ACTIVITY =
Leave out the pictures, and retype the remaining data exactly.

Saved entries:
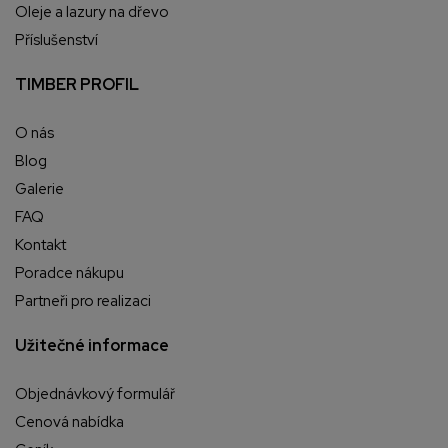
Oleje a lazury na dřevo
Příslušenství
TIMBER PROFIL
O nás
Blog
Galerie
FAQ
Kontakt
Poradce nákupu
Partneři pro realizaci
Užitečné informace
Objednávkový formulář
Cenová nabídka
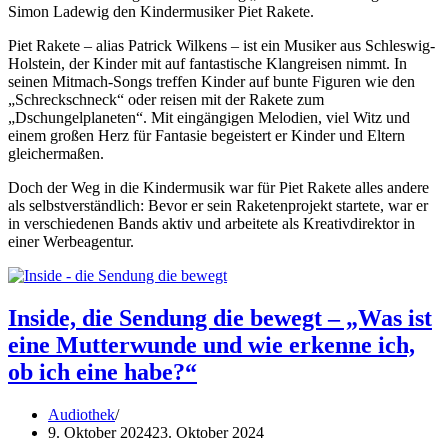
Simon Ladewig den Kindermusiker Piet Rakete.
Piet Rakete – alias Patrick Wilkens – ist ein Musiker aus Schleswig-
Holstein, der Kinder mit auf fantastische Klangreisen nimmt. In
seinen Mitmach-Songs treffen Kinder auf bunte Figuren wie den
„Schreckschneck“ oder reisen mit der Rakete zum
„Dschungelplaneten“. Mit eingängigen Melodien, viel Witz und
einem großen Herz für Fantasie begeistert er Kinder und Eltern
gleichermaßen.
Doch der Weg in die Kindermusik war für Piet Rakete alles andere
als selbstverständlich: Bevor er sein Raketenprojekt startete, war er
in verschiedenen Bands aktiv und arbeitete als Kreativdirektor in
einer Werbeagentur.
Inside, die Sendung die bewegt – „Was ist
eine Mutterwunde und wie erkenne ich,
ob ich eine habe?“
Audiothek
9. Oktober 2024
23. Oktober 2024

SOLUTION TO THIS EXERCISE =
Oleje a lazury na dřevo
Příslušenství
TIMBER PROFIL
O nás
Blog
Galerie
FAQ
Kontakt
Poradce nákupu
Partneři pro realizaci
Užitečné informace
Objednávkový formulář
Cenová nabídka
Simon Ladewig den Kindermusiker Piet Rakete.
Piet Rakete – alias Patrick Wilkens – ist ein Musiker aus Schleswig-
Holstein, der Kinder mit auf fantastische Klangreisen nimmt. In
seinen Mitmach-Songs treffen Kinder auf bunte Figuren wie den
„Schreckschneck“ oder reisen mit der Rakete zum
„Dschungelplaneten“. Mit eingängigen Melodien, viel Witz und
einem großen Herz für Fantasie begeistert er Kinder und Eltern
gleichermaßen.
Doch der Weg in die Kindermusik war für Piet Rakete alles andere
als selbstverständlich: Bevor er sein Raketenprojekt startete, war er
in verschiedenen Bands aktiv und arbeitete als Kreativdirektor in
einer Werbeagentur.
Inside, die Sendung die bewegt – „Was ist
eine Mutterwunde und wie erkenne ich,
ob ich eine habe?“
Audiothek
9. Oktober 2024
23. Oktober 2024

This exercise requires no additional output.